- DATA EXCERPTS:
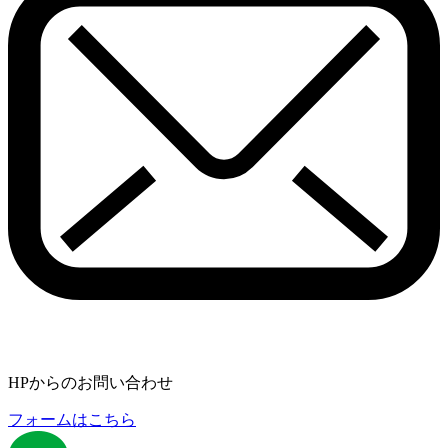
HPからのお問い合わせ
フォームはこちら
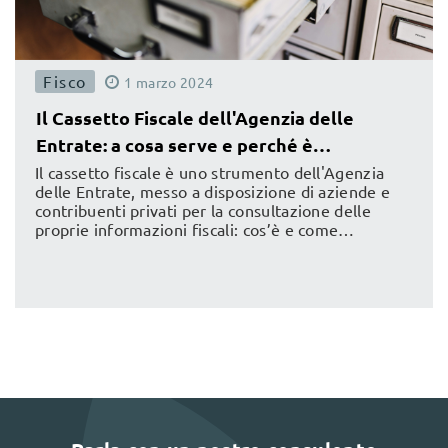
Fisco
1
marzo
2024
Il Cassetto Fiscale dell'Agenzia delle
Entrate: a cosa serve e perché è
importante collegarlo al gestionale
Il cassetto fiscale è uno strumento dell'Agenzia
delle Entrate, messo a disposizione di aziende e
contribuenti privati per la consultazione delle
proprie informazioni fiscali: cos’è e come
integrarlo al proprio gestionale di contabilità.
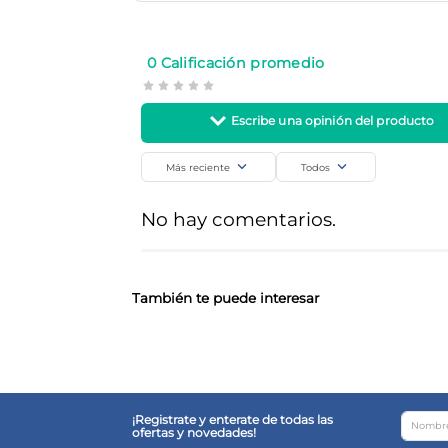
Sudanta
Cuidado Personal
SKU
Código de barra
0 Calificación promedio
23467
8906038783224
Más reciente
Todos
Agregar comentario
No hay comentarios.
Título
Califica el producto de 1 a 5 estrellas
También te puede interesar
Tu nombre
¡Registrate y enterate de todas las
ofertas y novedades!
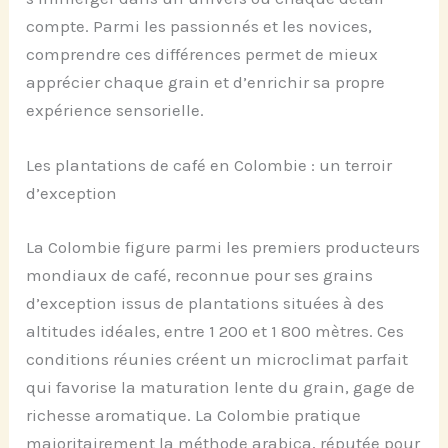
compte. Parmi les passionnés et les novices,
comprendre ces différences permet de mieux
apprécier chaque grain et d’enrichir sa propre
expérience sensorielle.
Les plantations de café en Colombie : un terroir
d’exception
La Colombie figure parmi les premiers producteurs
mondiaux de café, reconnue pour ses grains
d’exception issus de plantations situées à des
altitudes idéales, entre 1 200 et 1 800 mètres. Ces
conditions réunies créent un microclimat parfait
qui favorise la maturation lente du grain, gage de
richesse aromatique. La Colombie pratique
majoritairement la méthode arabica, réputée pour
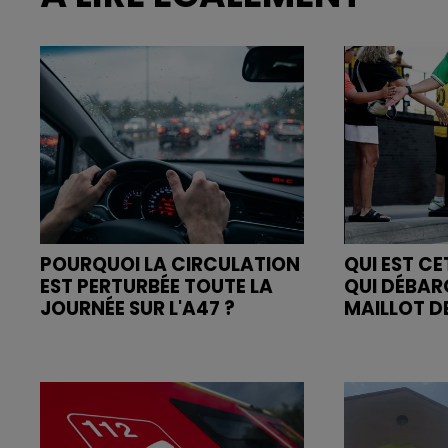
POURQUOI LA CIRCULATION
QUI EST C
EST PERTURBÉE TOUTE LA
QUI DÉBAR
JOURNÉE SUR L'A47 ?
MAILLOT DE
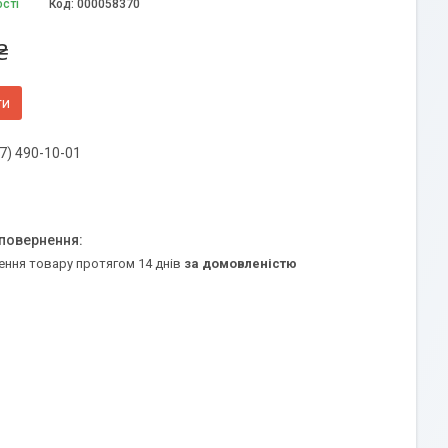
ості
Код:
000058370
₴
ти
7) 490-10-01
ення товару протягом 14 днів
за домовленістю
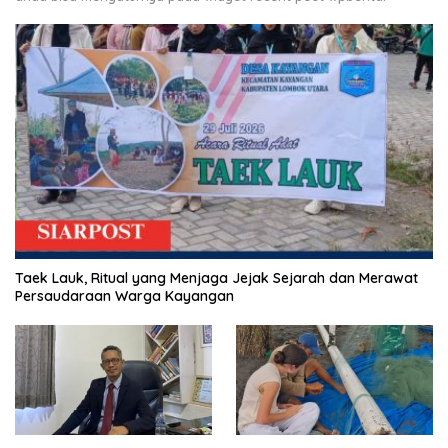
Taek Lauk, Ritual yang Menjaga Jejak Sejarah dan Merawat
Persaudaraan Warga Kayangan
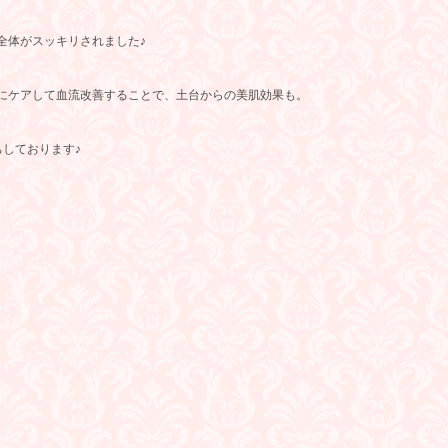
全体がスッキリされました♪
にケアして血流改善することで、土台からの美肌効果も。
しております♪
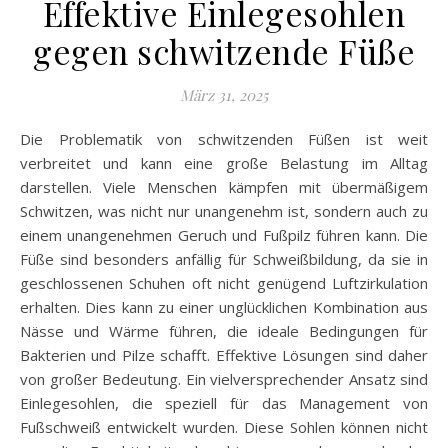
Effektive Einlegesohlen
gegen schwitzende Füße
März 31, 2025
Die Problematik von schwitzenden Füßen ist weit
verbreitet und kann eine große Belastung im Alltag
darstellen. Viele Menschen kämpfen mit übermäßigem
Schwitzen, was nicht nur unangenehm ist, sondern auch zu
einem unangenehmen Geruch und Fußpilz führen kann. Die
Füße sind besonders anfällig für Schweißbildung, da sie in
geschlossenen Schuhen oft nicht genügend Luftzirkulation
erhalten. Dies kann zu einer unglücklichen Kombination aus
Nässe und Wärme führen, die ideale Bedingungen für
Bakterien und Pilze schafft. Effektive Lösungen sind daher
von großer Bedeutung. Ein vielversprechender Ansatz sind
Einlegesohlen, die speziell für das Management von
Fußschweiß entwickelt wurden. Diese Sohlen können nicht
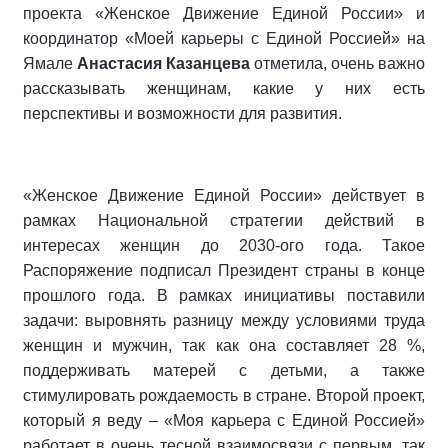
проекта «Женское Движение Единой России» и
координатор «Моей карьеры с Единой Россией» на
Ямале
Анастасия Казанцева
отметила, очень важно
рассказывать женщинам, какие у них есть
перспективы и возможности для развития.
«Женское Движение Единой России» действует в
рамках Национальной стратегии действий в
интересах женщин до 2030-ого года. Такое
Распоряжение подписал Президент страны в конце
прошлого года. В рамках инициативы поставили
задачи: выровнять разницу между условиями труда
женщин и мужчин, так как она составляет 28 %,
поддерживать матерей с детьми, а также
стимулировать рождаемость в стране. Второй проект,
который я веду – «Моя карьера с Единой Россией»
работает в очень тесной взаимосвязи с первым, так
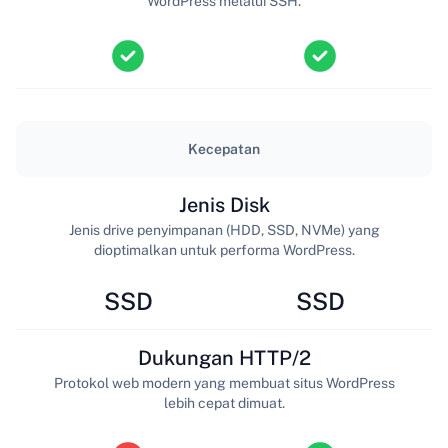
WordPress melalui SSH.
Kecepatan
Jenis Disk
Jenis drive penyimpanan (HDD, SSD, NVMe) yang
dioptimalkan untuk performa WordPress.
SSD
SSD
Dukungan HTTP/2
Protokol web modern yang membuat situs WordPress
lebih cepat dimuat.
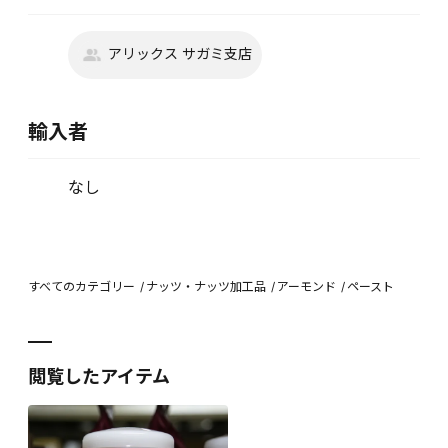
アリックス サガミ支店
輸入者
なし
すべてのカテゴリー
ナッツ・ナッツ加工品
アーモンド
ペースト
閲覧したアイテム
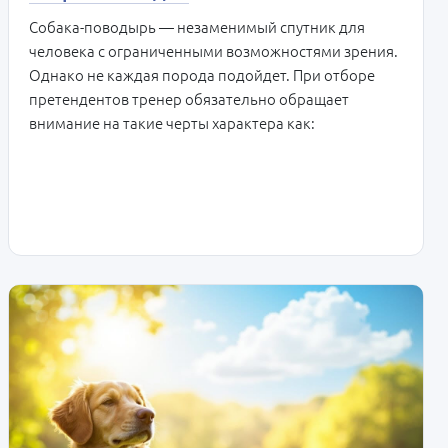
Собака-поводырь — незаменимый спутник для
человека с ограниченными возможностями зрения.
Однако не каждая порода подойдет. При отборе
претендентов тренер обязательно обращает
внимание на такие черты характера как:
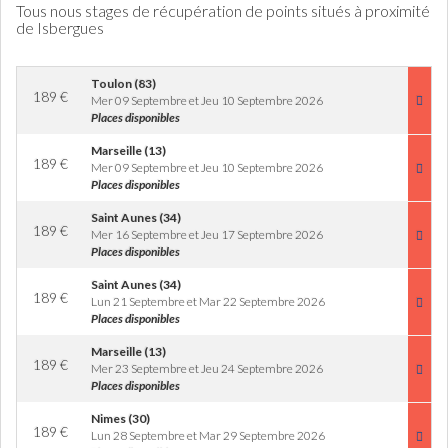
Tous nous stages de récupération de points situés à proximité
de Isbergues
Toulon (83)
189
€
Mer 09 Septembre et Jeu 10 Septembre 2026
Places disponibles
Marseille (13)
189
€
Mer 09 Septembre et Jeu 10 Septembre 2026
Places disponibles
Saint Aunes (34)
189
€
Mer 16 Septembre et Jeu 17 Septembre 2026
Places disponibles
Saint Aunes (34)
189
€
Lun 21 Septembre et Mar 22 Septembre 2026
Places disponibles
Marseille (13)
189
€
Mer 23 Septembre et Jeu 24 Septembre 2026
Places disponibles
Nimes (30)
189
€
Lun 28 Septembre et Mar 29 Septembre 2026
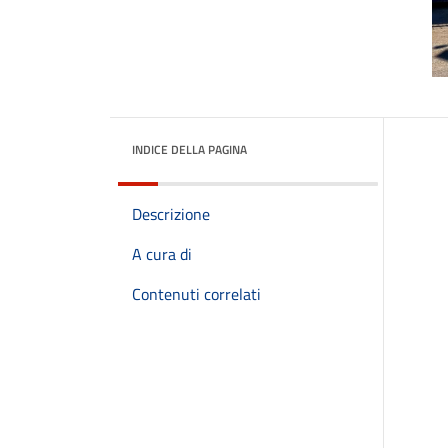
INDICE DELLA PAGINA
Descrizione
A cura di
Contenuti correlati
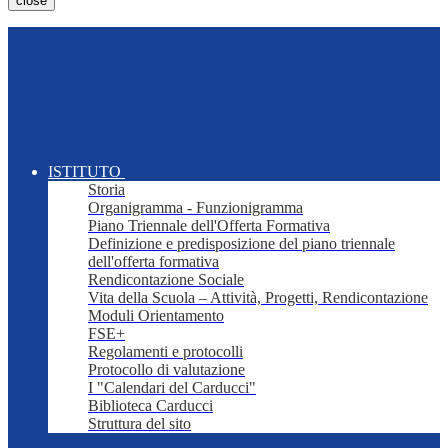
close
ISTITUTO
Storia
Organigramma - Funzionigramma
Piano Triennale dell'Offerta Formativa
Definizione e predisposizione del piano triennale
dell'offerta formativa
Rendicontazione Sociale
Vita della Scuola – Attività, Progetti, Rendicontazione
Moduli Orientamento
FSE+
Regolamenti e protocolli
Protocollo di valutazione
I "Calendari del Carducci"
Biblioteca Carducci
Struttura del sito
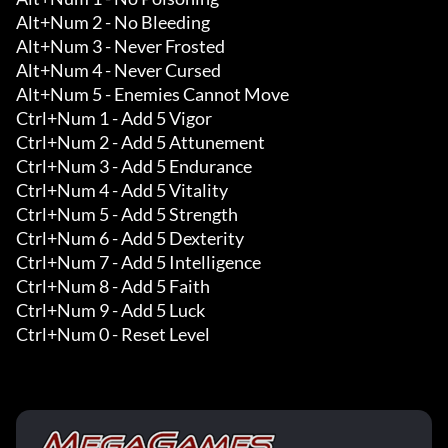
Alt+Num 2 - No Bleeding

Alt+Num 3 - Never Frosted

Alt+Num 4 - Never Cursed

Alt+Num 5 - Enemies Cannot Move 

Ctrl+Num 1 - Add 5 Vigor 

Ctrl+Num 2 - Add 5 Attunement 

Ctrl+Num 3 - Add 5 Endurance 

Ctrl+Num 4 - Add 5 Vitality 

Ctrl+Num 5 - Add 5 Strength 

Ctrl+Num 6 - Add 5 Dexterity 

Ctrl+Num 7 - Add 5 Intelligence

Ctrl+Num 8 - Add 5 Faith

Ctrl+Num 9 - Add 5 Luck

Ctrl+Num 0 - Reset Level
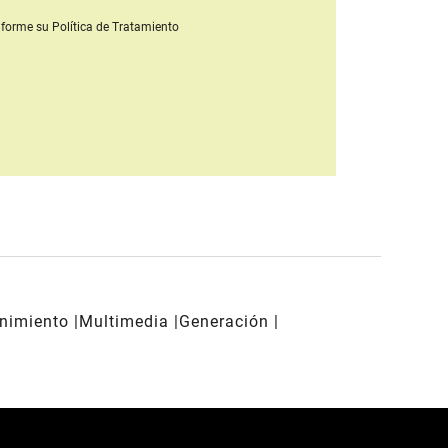
forme su Política de Tratamiento
enimiento
Multimedia
Generación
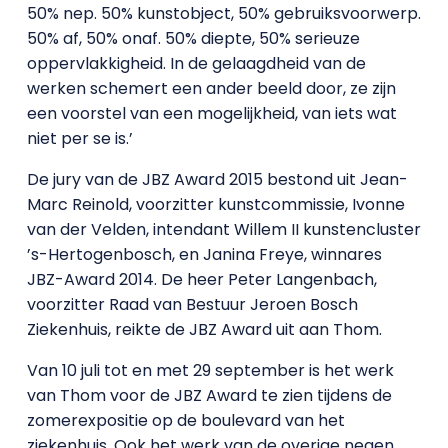
50% nep. 50% kunstobject, 50% gebruiksvoorwerp.
50% af, 50% onaf. 50% diepte, 50% serieuze
oppervlakkigheid. In de gelaagdheid van de
werken schemert een ander beeld door, ze zijn
een voorstel van een mogelijkheid, van iets wat
niet per se is.’
De jury van de JBZ Award 2015 bestond uit Jean-
Marc Reinold, voorzitter kunstcommissie, Ivonne
van der Velden, intendant Willem II kunstencluster
’s-Hertogenbosch, en Janina Freye, winnares
JBZ-Award 2014. De heer Peter Langenbach,
voorzitter Raad van Bestuur Jeroen Bosch
Ziekenhuis, reikte de JBZ Award uit aan Thom.
Van 10 juli tot en met 29 september is het werk
van Thom voor de JBZ Award te zien tijdens de
zomerexpositie op de boulevard van het
ziekenhuis. Ook het werk van de overige negen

- THE TASK:
Would you write each entry out again exactly, omitting the images?

- COMPLETED EXERCISE:
HPからのお問い合わせ
フォームはこちら
Fisco
1
marzo
2024
Il Cassetto Fiscale dell'Agenzia delle
Entrate: a cosa serve e perché è
importante collegarlo al gestionale
Il cassetto fiscale è uno strumento dell'Agenzia
delle Entrate, messo a disposizione di aziende e
contribuenti privati per la consultazione delle
proprie informazioni fiscali: cos’è e come
integrarlo al proprio gestionale di contabilità.
Sudanta
Cuidado Personal
SKU
Código de barra
0 Calificación promedio
23467
8906038783224
Más reciente
Todos
Agregar comentario
No hay comentarios.
Título
Califica el producto de 1 a 5 estrellas
También te puede interesar
Tu nombre
¡Registrate y enterate de todas las
ofertas y novedades!
compte. Parmi les passionnés et les novices,
comprendre ces différences permet de mieux
apprécier chaque grain et d’enrichir sa propre
expérience sensorielle.
Les plantations de café en Colombie : un terroir
d’exception
La Colombie figure parmi les premiers producteurs
mondiaux de café, reconnue pour ses grains
d’exception issus de plantations situées à des
altitudes idéales, entre 1 200 et 1 800 mètres. Ces
conditions réunies créent un microclimat parfait
qui favorise la maturation lente du grain, gage de
richesse aromatique. La Colombie pratique
majoritairement la méthode arabica, réputée pour
POURQUOI LA CIRCULATION
QUI EST C
EST PERTURBÉE TOUTE LA
QUI DÉBAR
JOURNÉE SUR L'A47 ?
MAILLOT DE
ості
Код:
000058370
₴
ти
7) 490-10-01
ення товару протягом 14 днів
за домовленістю
Taek Lauk, Ritual yang Menjaga Jejak Sejarah dan Merawat
Persaudaraan Warga Kayangan
全体がスッキリされました♪
にケアして血流改善することで、土台からの美肌効果も。
しております♪
Effektive Einlegesohlen
gegen schwitzende Füße
März 31, 2025
Die Problematik von schwitzenden Füßen ist weit
verbreitet und kann eine große Belastung im Alltag
darstellen. Viele Menschen kämpfen mit übermäßigem
Schwitzen, was nicht nur unangenehm ist, sondern auch zu
einem unangenehmen Geruch und Fußpilz führen kann. Die
Füße sind besonders anfällig für Schweißbildung, da sie in
geschlossenen Schuhen oft nicht genügend Luftzirkulation
erhalten. Dies kann zu einer unglücklichen Kombination aus
Nässe und Wärme führen, die ideale Bedingungen für
Bakterien und Pilze schafft. Effektive Lösungen sind daher
von großer Bedeutung. Ein vielversprechender Ansatz sind
Einlegesohlen, die speziell für das Management von
Fußschweiß entwickelt wurden. Diese Sohlen können nicht
проекта «Женское Движение Единой России» и
координатор «Моей карьеры с Единой Россией» на
Ямале
Анастасия Казанцева
отметила, очень важно
рассказывать женщинам, какие у них есть
перспективы и возможности для развития.
«Женское Движение Единой России» действует в
рамках Национальной стратегии действий в
интересах женщин до 2030-ого года. Такое
Распоряжение подписал Президент страны в конце
прошлого года. В рамках инициативы поставили
задачи: выровнять разницу между условиями труда
женщин и мужчин, так как она составляет 28 %,
поддерживать матерей с детьми, а также
стимулировать рождаемость в стране. Второй проект,
который я веду – «Моя карьера с Единой Россией»
работает в очень тесной взаимосвязи с первым, так
WordPress melalui SSH.
Kecepatan
Jenis Disk
Jenis drive penyimpanan (HDD, SSD, NVMe) yang
dioptimalkan untuk performa WordPress.
SSD
SSD
Dukungan HTTP/2
Protokol web modern yang membuat situs WordPress
lebih cepat dimuat.
アリックス サガミ支店
輸入者
なし
すべてのカテゴリー
ナッツ・ナッツ加工品
アーモンド
ペースト
閲覧したアイテム
Собака-поводырь — незаменимый спутник для
человека с ограниченными возможностями зрения.
Однако не каждая порода подойдет. При отборе
претендентов тренер обязательно обращает
внимание на такие черты характера как:
Tous nous stages de récupération de points situés à proximité
de Isbergues
Toulon (83)
189
€
Mer 09 Septembre et Jeu 10 Septembre 2026
Places disponibles
Marseille (13)
189
€
Mer 09 Septembre et Jeu 10 Septembre 2026
Places disponibles
Saint Aunes (34)
189
€
Mer 16 Septembre et Jeu 17 Septembre 2026
Places disponibles
Saint Aunes (34)
189
€
Lun 21 Septembre et Mar 22 Septembre 2026
Places disponibles
Marseille (13)
189
€
Mer 23 Septembre et Jeu 24 Septembre 2026
Places disponibles
Nimes (30)
189
€
Lun 28 Septembre et Mar 29 Septembre 2026
INDICE DELLA PAGINA
Descrizione
A cura di
Contenuti correlati
close
ISTITUTO
Storia
Organigramma - Funzionigramma
Piano Triennale dell'Offerta Formativa
Definizione e predisposizione del piano triennale
dell'offerta formativa
Rendicontazione Sociale
Vita della Scuola – Attività, Progetti, Rendicontazione
Moduli Orientamento
FSE+
Regolamenti e protocolli
Protocollo di valutazione
I "Calendari del Carducci"
Biblioteca Carducci
Struttura del sito
Alt+Num 2 - No Bleeding

Alt+Num 3 - Never Frosted

Alt+Num 4 - Never Cursed

Alt+Num 5 - Enemies Cannot Move 

Ctrl+Num 1 - Add 5 Vigor 

Ctrl+Num 2 - Add 5 Attunement 

Ctrl+Num 3 - Add 5 Endurance 

Ctrl+Num 4 - Add 5 Vitality 

Ctrl+Num 5 - Add 5 Strength 

Ctrl+Num 6 - Add 5 Dexterity 

Ctrl+Num 7 - Add 5 Intelligence

Ctrl+Num 8 - Add 5 Faith

Ctrl+Num 9 - Add 5 Luck

Ctrl+Num 0 - Reset Level
forme su Política de Tratamiento
enimiento
Multimedia
Generación
50% nep. 50% kunstobject, 50% gebruiksvoorwerp.
50% af, 50% onaf. 50% diepte, 50% serieuze
oppervlakkigheid. In de gelaagdheid van de
werken schemert een ander beeld door, ze zijn
een voorstel van een mogelijkheid, van iets wat
niet per se is.’
De jury van de JBZ Award 2015 bestond uit Jean-
Marc Reinold, voorzitter kunstcommissie, Ivonne
van der Velden, intendant Willem II kunstencluster
’s-Hertogenbosch, en Janina Freye, winnares
JBZ-Award 2014. De heer Peter Langenbach,
voorzitter Raad van Bestuur Jeroen Bosch
Ziekenhuis, reikte de JBZ Award uit aan Thom.
Van 10 juli tot en met 29 september is het werk
van Thom voor de JBZ Award te zien tijdens de
zomerexpositie op de boulevard van het
ziekenhuis. Ook het werk van de overige negen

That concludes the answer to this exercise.